Final Report Summary - PH-1 (NEW DRUGS FOR THE TREATMENT OF PRIMARY HIPEROXALURIA)
Primary hyperoxaluria (PH-1) is a human genetic disease due to a deficiency of alanine-glyoxylate aminotransferase (AGT) activity in hepatocytes. This enzyme detoxifies glyoxylate by transamination to glycine. A lack of AGT activity means the activation of alternative metabolic routes that lead to an excessive oxalate formation. This saturates the renal excretion capacity and accumulates as insoluble crystals. This accumulation of oxalate first damages the kidneys and the disease enters a critical phase when the patient reaches end-stage renal disease because hemodialysis cannot prevent the wide spread accumulation of oxalate (oxalosis), which is life-threatening. Renal and hepatic transplants become necessary to preserve the life of these patients.

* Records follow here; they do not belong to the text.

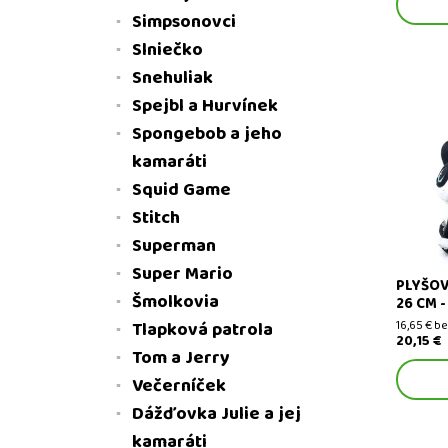
Simpsonovci
Slniečko
Snehuliak
Spejbl a Hurvínek
Spongebob a jeho
kamaráti
Plyšový 
plyšové 
Squid Game
Stitch
Superman
Super Mario
PLYŠOV
Šmolkovia
26 CM 
Tlapková patrola
16,65 € b
20,15 €
Tom a Jerry
Večerníček
Dážďovka Julie a jej
kamaráti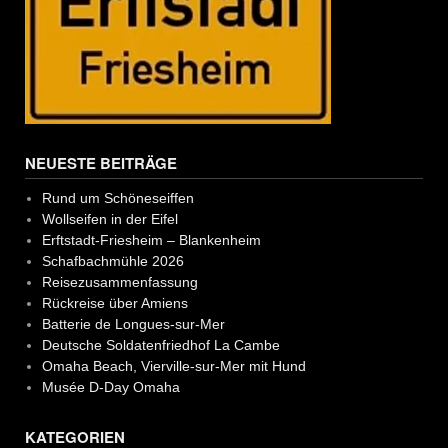
NEUESTE BEITRÄGE
Rund um Schöneseiffen
Wollseifen in der Eifel
Erftstadt-Friesheim – Blankenheim
Schafbachmühle 2026
Reisezusammenfassung
Rückreise über Amiens
Batterie de Longues-sur-Mer
Deutsche Soldatenfriedhof La Cambe
Omaha Beach, Vierville-sur-Mer mit Hund
Musée D-Day Omaha
KATEGORIEN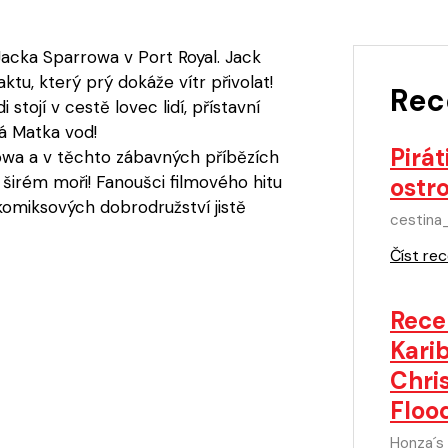
Jacka Sparrowa v Port Royal. Jack
ktu, který prý dokáže vítr přivolat!
Rec
stojí v cestě lovec lidí, přístavní
á Matka vod!
Pirát
owa a v těchto zábavných příbězích
i širém moři! Fanoušci filmového hitu
ostr
 komiksových dobrodružství jistě
cestina_
Číst rec
Rece
Karib
Chri
Floo
Honza´s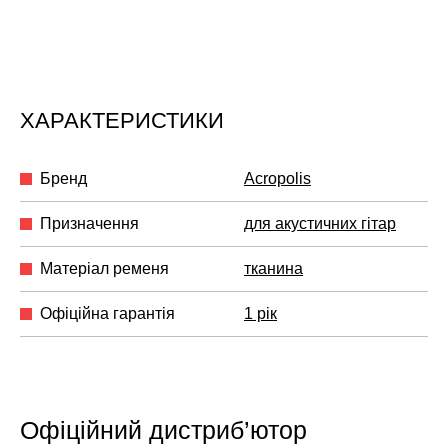
ХАРАКТЕРИСТИКИ
Бренд
Acropolis
Призначення
для акустичних гітар
Матеріал ременя
тканина
Офіційна гарантія
1 рік
Офіційний дистриб’ютор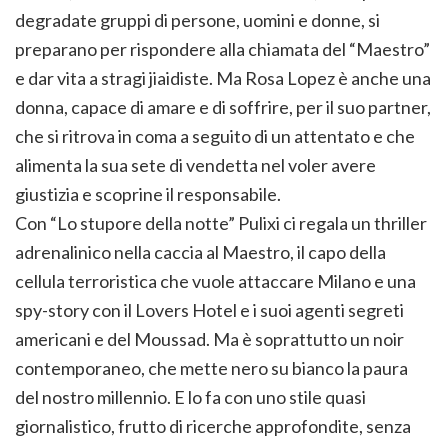
degradate gruppi di persone, uomini e donne, si
preparano per rispondere alla chiamata del “Maestro”
e dar vita a stragi jiaidiste. Ma Rosa Lopez è anche una
donna, capace di amare e di soffrire, per il suo partner,
che si ritrova in coma a seguito di un attentato e che
alimenta la sua sete di vendetta nel voler avere
giustizia e scoprine il responsabile.
Con “Lo stupore della notte” Pulixi ci regala un thriller
adrenalinico nella caccia al Maestro, il capo della
cellula terroristica che vuole attaccare Milano e una
spy-story con il Lovers Hotel e i suoi agenti segreti
americani e del Moussad. Ma è soprattutto un noir
contemporaneo, che mette nero su bianco la paura
del nostro millennio. E lo fa con uno stile quasi
giornalistico, frutto di ricerche approfondite, senza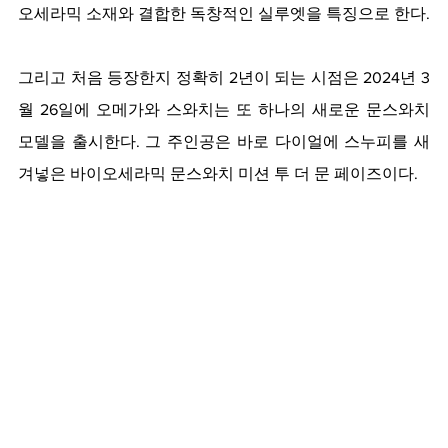
오세라믹 소재와 결합한 독창적인 실루엣을 특징으로 한다. 
그리고 처음 등장한지 정확히 2년이 되는 시점은 2024년 3
월 26일에 오메가와 스와치는 또 하나의 새로운 문스와치 
모델을 출시한다. 그 주인공은 바로 다이얼에 스누피를 새
겨넣은 바이오세라믹 문스와치 미션 투 더 문 페이즈이다.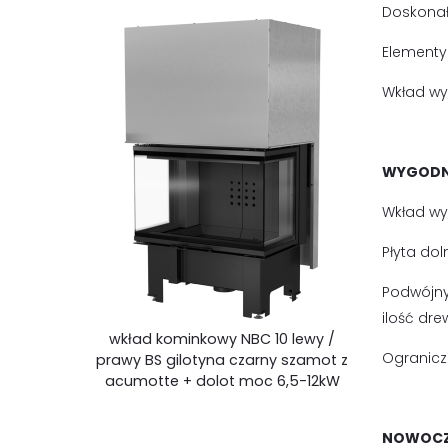
Doskonał
Elementy
Wkład wy
WYGODN
Wkład wy
Płyta do
Podwójny
ilość dr
wkład kominkowy NBC 10 lewy /
Ogranicz
prawy BS gilotyna czarny szamot z
acumotte + dolot moc 6,5-12kW
NOWOCZ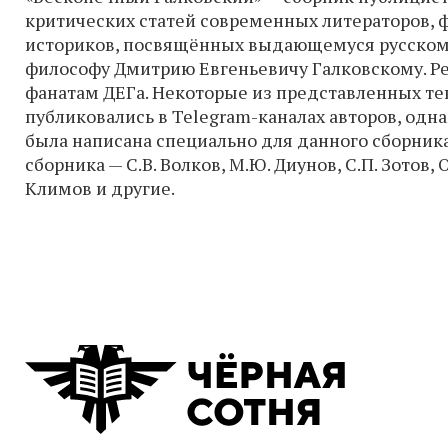
критических статей современных литераторов, 
историков, посвящённых выдающемуся русском
философу Дмитрию Евгеньевичу Галковскому. 
фанатам ДЕГа. Некоторые из представленных те
публиковались в Telegram-каналах авторов, одна
была написана специально для данного сборника
сборника — С.В. Волков, М.Ю. Диунов, С.П. Зотов, О
Климов и другие.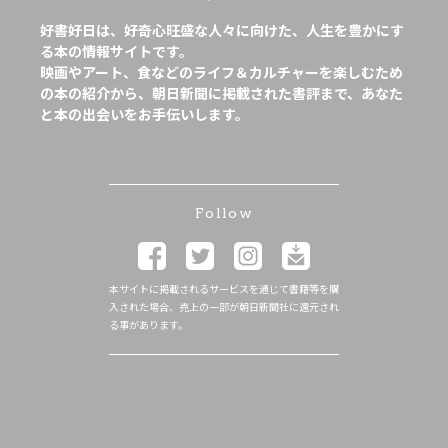
好書好日は、好奇心旺盛な人々に向けた、人生を豊かにす
る本の情報サイトです。
映画やアート、食などのライフ＆カルチャーを楽しむため
の本の紹介から、朝日新聞に掲載された書評まで、あなた
と本の出会いをお手伝いします。
Follow
本サイトに掲載されるサービスを通じて書籍等を購
入された場合、売上の一部が朝日新聞社に還元され
る事があります。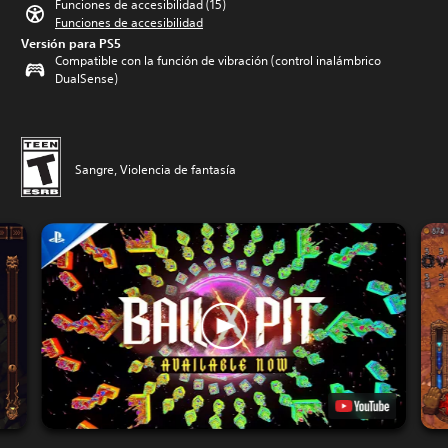
Funciones de accesibilidad (15)
Funciones de accesibilidad
Versión para PS5
Compatible con la función de vibración (control inalámbrico
DualSense)
Sangre, Violencia de fantasía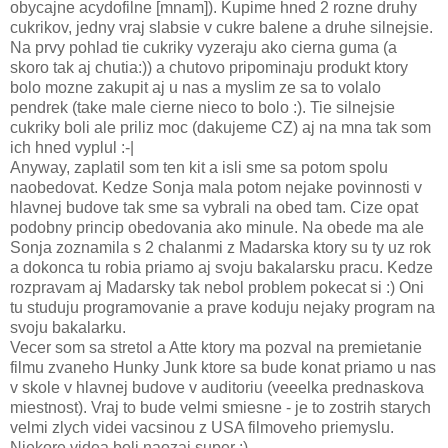
obycajne acydofilne [mnam]). Kupime hned 2 rozne druhy
cukrikov, jedny vraj slabsie v cukre balene a druhe silnejsie.
Na prvy pohlad tie cukriky vyzeraju ako cierna guma (a
skoro tak aj chutia:)) a chutovo pripominaju produkt ktory
bolo mozne zakupit aj u nas a myslim ze sa to volalo
pendrek (take male cierne nieco to bolo :). Tie silnejsie
cukriky boli ale priliz moc (dakujeme CZ) aj na mna tak som
ich hned vyplul :-|
Anyway, zaplatil som ten kit a isli sme sa potom spolu
naobedovat. Kedze Sonja mala potom nejake povinnosti v
hlavnej budove tak sme sa vybrali na obed tam. Cize opat
podobny princip obedovania ako minule. Na obede ma ale
Sonja zoznamila s 2 chalanmi z Madarska ktory su ty uz rok
a dokonca tu robia priamo aj svoju bakalarsku pracu. Kedze
rozpravam aj Madarsky tak nebol problem pokecat si :) Oni
tu studuju programovanie a prave koduju nejaky program na
svoju bakalarku.
Vecer som sa stretol a Atte ktory ma pozval na premietanie
filmu zvaneho Hunky Junk ktore sa bude konat priamo u nas
v skole v hlavnej budove v auditoriu (veeelka prednaskova
miestnost). Vraj to bude velmi smiesne - je to zostrih starych
velmi zlych videi vacsinou z USA filmoveho priemyslu.
Niekore videa boli naozaj super :)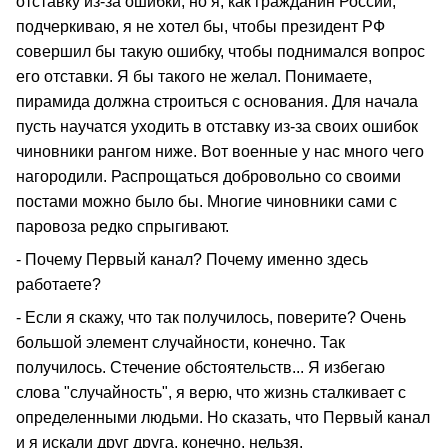
отставку из-за ошибки, но я, как гражданин России,
подчеркиваю, я не хотел бы, чтобы президент РФ
совершил бы такую ошибку, чтобы поднимался вопрос
его отставки. Я бы такого не желал. Понимаете,
пирамида должна строиться с основания. Для начала
пусть научатся уходить в отставку из-за своих ошибок
чиновники рангом ниже. Вот военные у нас много чего
нагородили. Распрощаться добровольно со своими
постами можно было бы. Многие чиновники сами с
паровоза редко спрыгивают.
- Почему Первый канал? Почему именно здесь
работаете?
- Если я скажу, что так получилось, поверите? Очень
большой элемент случайности, конечно. Так
получилось. Стечение обстоятельств... Я избегаю
слова "случайность", я верю, что жизнь сталкивает с
определенными людьми. Но сказать, что Первый канал
и я искали друг друга, конечно, нельзя.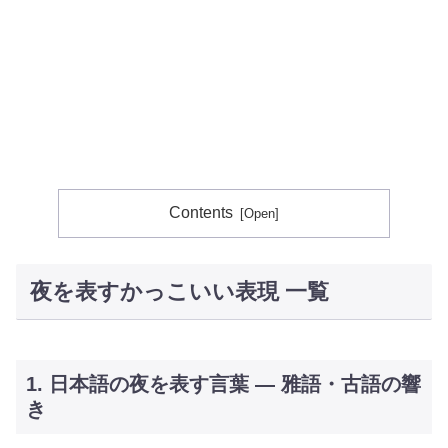
Contents
夜を表すかっこいい表現 一覧
1. 日本語の夜を表す言葉 ― 雅語・古語の響
き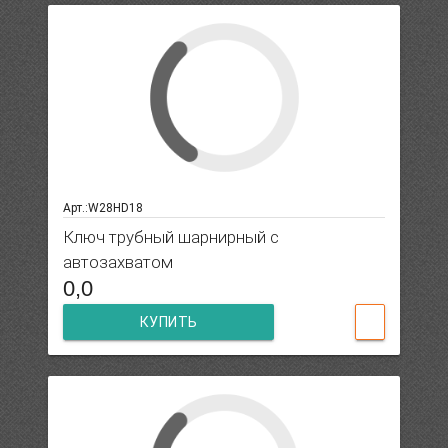
Арт.:W28HD18
Ключ трубный шарнирный с
автозахватом
0,0
КУПИТЬ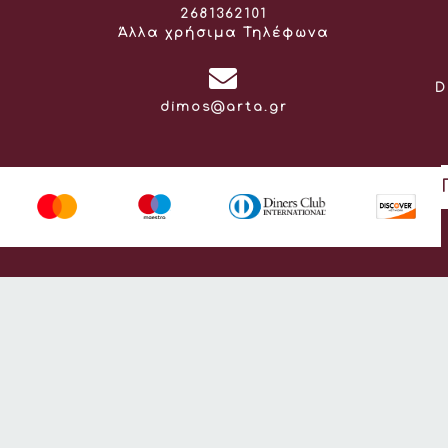
Τηλέφωνο:
2681362101
Άλλα χρήσιμα Τηλέφωνα
D
Email:
dimos@arta.gr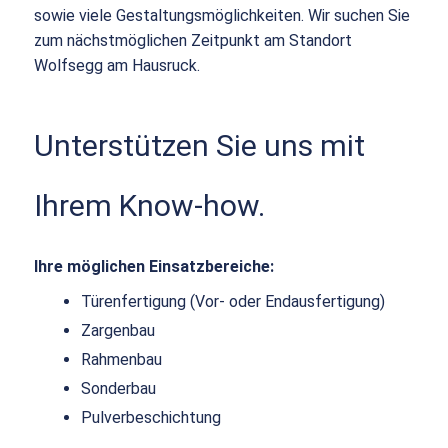
sowie viele Gestaltungsmöglichkeiten. Wir suchen Sie
zum nächstmöglichen Zeitpunkt am Standort
Wolfsegg am Hausruck.
Unterstützen Sie uns mit
Ihrem Know-how.
Ihre möglichen Einsatzbereiche:
Türenfertigung (Vor- oder Endausfertigung)
Zargenbau
Rahmenbau
Sonderbau
Pulverbeschichtung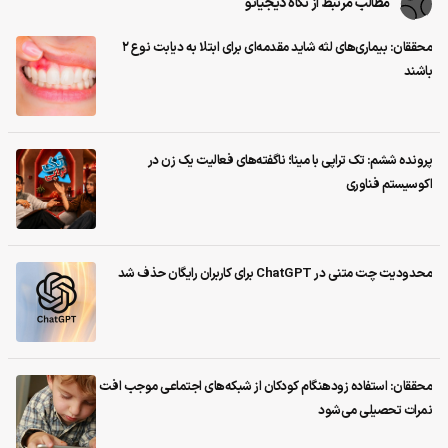
مطالب مرتبط از نگاه دیجیاتو
محققان: بیماری‌های لثه شاید مقدمه‌ای برای ابتلا به دیابت نوع ۲
باشند
پرونده ششم: تک تراپی با مینا؛ ناگفته‌های فعالیت یک زن در
اکوسیستم فناوری
محدودیت چت متنی در ChatGPT برای کاربران رایگان حذف شد
محققان: استفاده زودهنگام کودکان از شبکه‌های اجتماعی موجب افت
نمرات تحصیلی می‌شود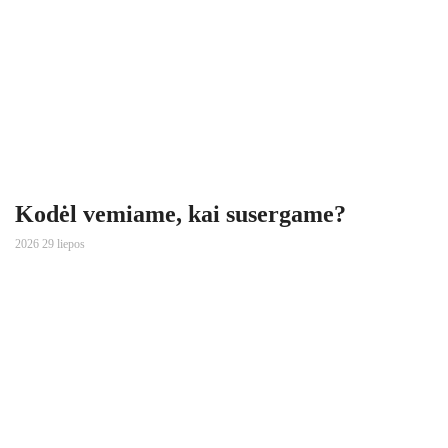
Kodėl vemiame, kai susergame?
2026 29 liepos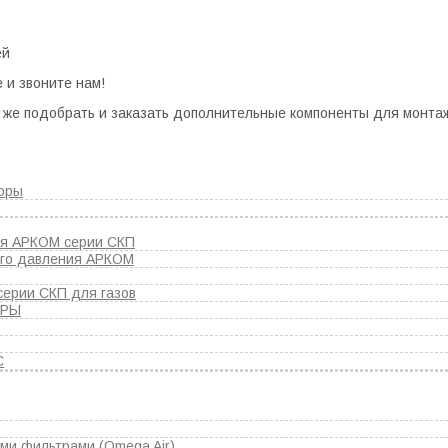
ей
 и звоните нам!
же подобрать и заказать дополнительные компоненты для монтажа
оры
ия АРКОМ серии СКП
го давления АРКОМ
серии СКП для газов
ОРЫ
С
и фильтрами (Omega Air)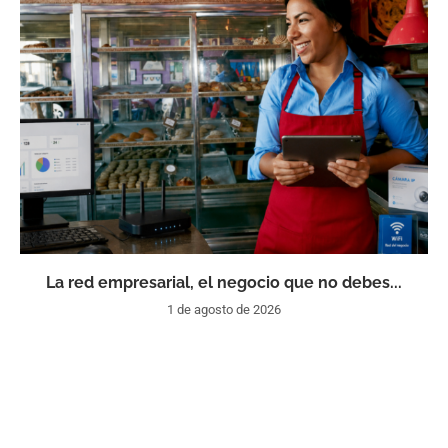
La red empresarial, el negocio que no debes...
1 de agosto de 2026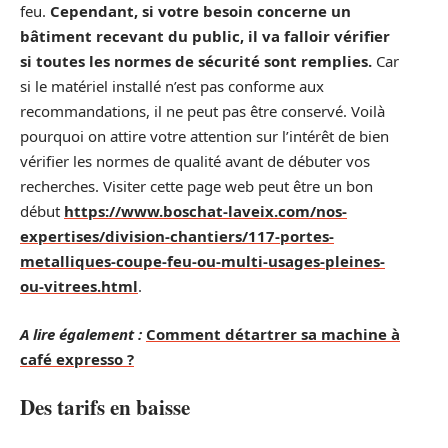
feu.
Cependant, si votre besoin concerne un
bâtiment recevant du public, il va falloir vérifier
si toutes les normes de sécurité sont remplies.
Car
si le matériel installé n’est pas conforme aux
recommandations, il ne peut pas être conservé. Voilà
pourquoi on attire votre attention sur l’intérêt de bien
vérifier les normes de qualité avant de débuter vos
recherches. Visiter cette page web peut être un bon
début
https://www.boschat-laveix.com/nos-
expertises/division-chantiers/117-portes-
metalliques-coupe-feu-ou-multi-usages-pleines-
ou-vitrees.html
.
A lire également :
Comment détartrer sa machine à
café expresso ?
Des tarifs en baisse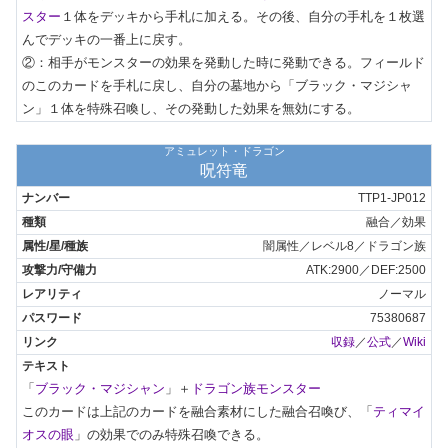
スター
１体をデッキから手札に加える。その後、自分の手札を１枚選
んでデッキの一番上に戻す。

②：相手がモンスターの効果を発動した時に発動できる。フィールド
のこのカードを手札に戻し、自分の墓地から「ブラック・マジシャ
ン」１体を特殊召喚し、その発動した効果を無効にする。
アミュレット・ドラゴン
呪符竜
TTP1-JP012
融合／効果
闇属性／レベル8／ドラゴン族
ATK:2900／DEF:2500
ノーマル
75380687
収録
／
公式
／
Wiki
「
ブラック・マジシャン
」＋
ドラゴン族モンスター
このカードは上記のカードを融合素材にした融合召喚び、「
ティマイ
オスの眼
」の効果でのみ特殊召喚できる。
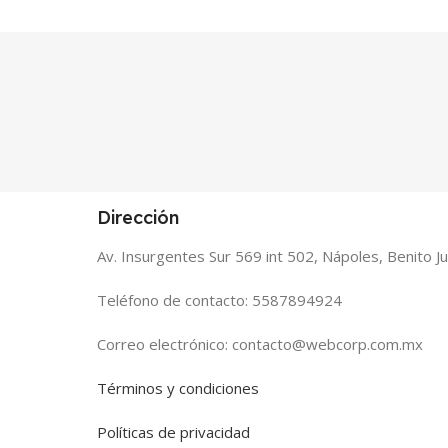
Dirección
Av. Insurgentes Sur 569 int 502, Nápoles, Benito 
Teléfono de contacto: 5587894924
Correo electrónico: contacto@webcorp.com.mx
Términos y condiciones
Políticas de privacidad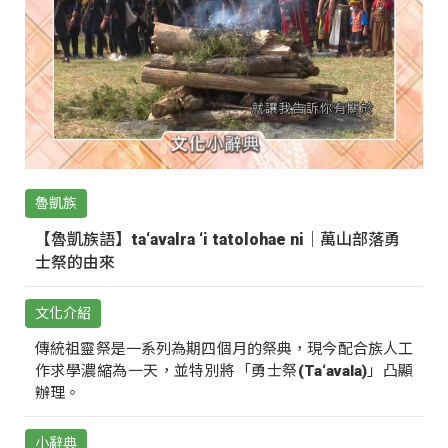
魯凱族
【魯凱族語】ta‘avalra ‘i tatolohae ni｜萬山部落勇
士祭的由來
文化介紹
傳統祖靈祭是一系列為期四個月的祭典，現今配合族人工
作求學濃縮為一天，並特別將「勇士祭(Ta‘avala)」凸顯
辦理。
小辭典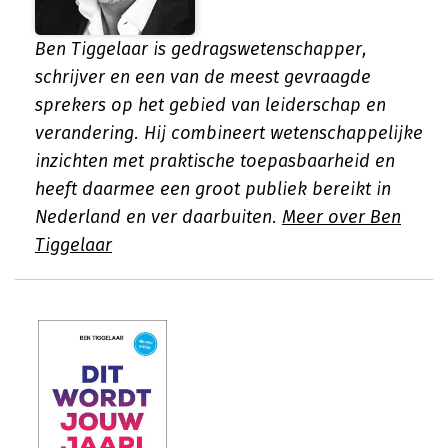
Ben Tiggelaar is gedragswetenschapper,
schrijver en een van de meest gevraagde
sprekers op het gebied van leiderschap en
verandering. Hij combineert wetenschappelijke
inzichten met praktische toepasbaarheid en
heeft daarmee een groot publiek bereikt in
Nederland en ver daarbuiten.
Meer over Ben
Tiggelaar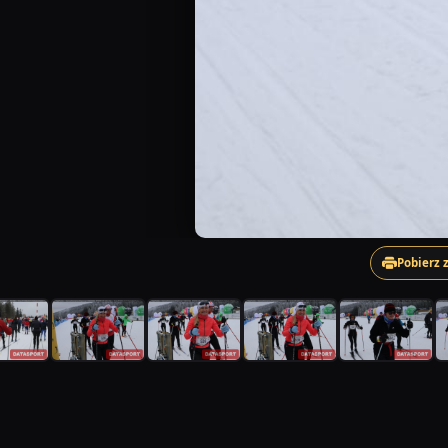
Pobierz 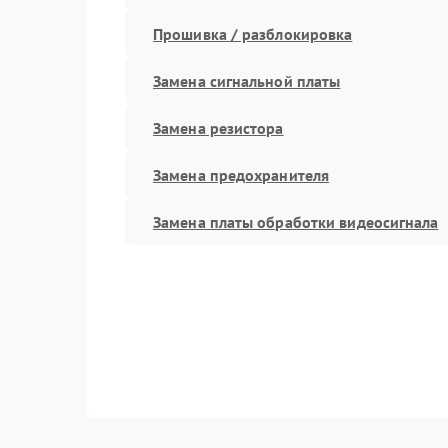
Прошивка / разблокировка
Замена сигнальной платы
Замена резистора
Замена предохранителя
Замена платы обработки видеосигнала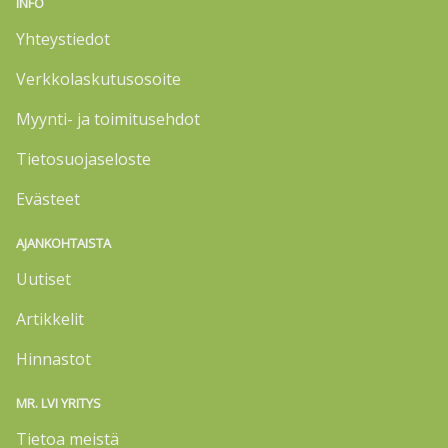
INFO
Yhteystiedot
Verkkolaskutusosoite
Myynti- ja toimitusehdot
Tietosuojaseloste
Evästeet
AJANKOHTAISTA
Uutiset
Artikkelit
Hinnastot
MR. LVI YRITYS
Tietoa meistä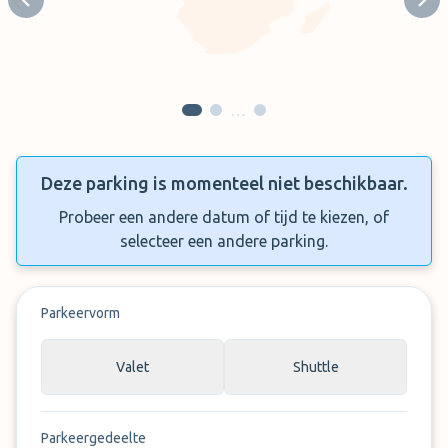
Previous slide
Next
…
Deze parking is momenteel niet beschikbaar.
Probeer een andere datum of tijd te kiezen, of
selecteer een andere parking.
Parkeervorm
Valet
Shuttle
Parkeergedeelte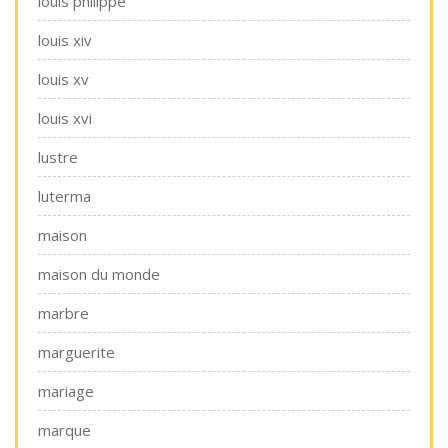
louis philippe
louis xiv
louis xv
louis xvi
lustre
luterma
maison
maison du monde
marbre
marguerite
mariage
marque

Glycolate is one important source of glyoxylate in humans. The enzyme in charge of the oxidation of glycolate into glyoxylate is called glycolate-oxidase (GO). Thus, it would be beneficial for PH-1 patients to reduce the production of glyoxylate by inhibiting the GO activity, a strategy known as 'substrate reduction therapy' (SRT). Recent studies using genetically modified mice have identified GO as an efficient and harmless target for SRT in PH-1. In addition, the structure of human and mouse GO has been recently elucidated, which facilitates the rational design of small molecules capable of inhibiting GO. Based on these findings, we propose to explore the pharmacological inhibition of GO. Those molecules with capacity to inhibit GO would potentially lead to drugs useful in the treatment of PH-1 and potentially also other diseases involving oxalate accumulation.
A number of final molecules potentially active as enzyme GO inhibitors has been prepared. Main biological testing on GO inhibition is still going on. Biological screening of the final probes in search for other activities has shown important neuroprotective activities for some of the hits. To our delight, those compounds presenting neuroprotective activities resulted in addition no cytotoxic. This has opened new research possibilities to us and further investigations are being carried in search for more potent hits. Biological testing for GO inhibitory activity is made by our collaborator, Prof. Eduardo Salido (University of La Laguna). Neuroprotective and cytotoxicity assays, are made through our collaboration with Dr. Nuria de Pedro in Medina Foundation (http://www.medinadiscovery.com).
This project deals with the preparation of small molecules with enzyme GO inhibitory activity which are expected to find application in the treatment of PH-1. This way, the project addresses a relevant scientific and social problem, related to the study and knowledge of “orphan diseases”. This is a field of therapeutics which lacks the attention of the pharmaceutical industry. Therefore our efforts are directed to a minority of the population which feels to be forsaken. The existence of programs which focus on improving the life quality of those suffering orphan diseases are an important support for these patients.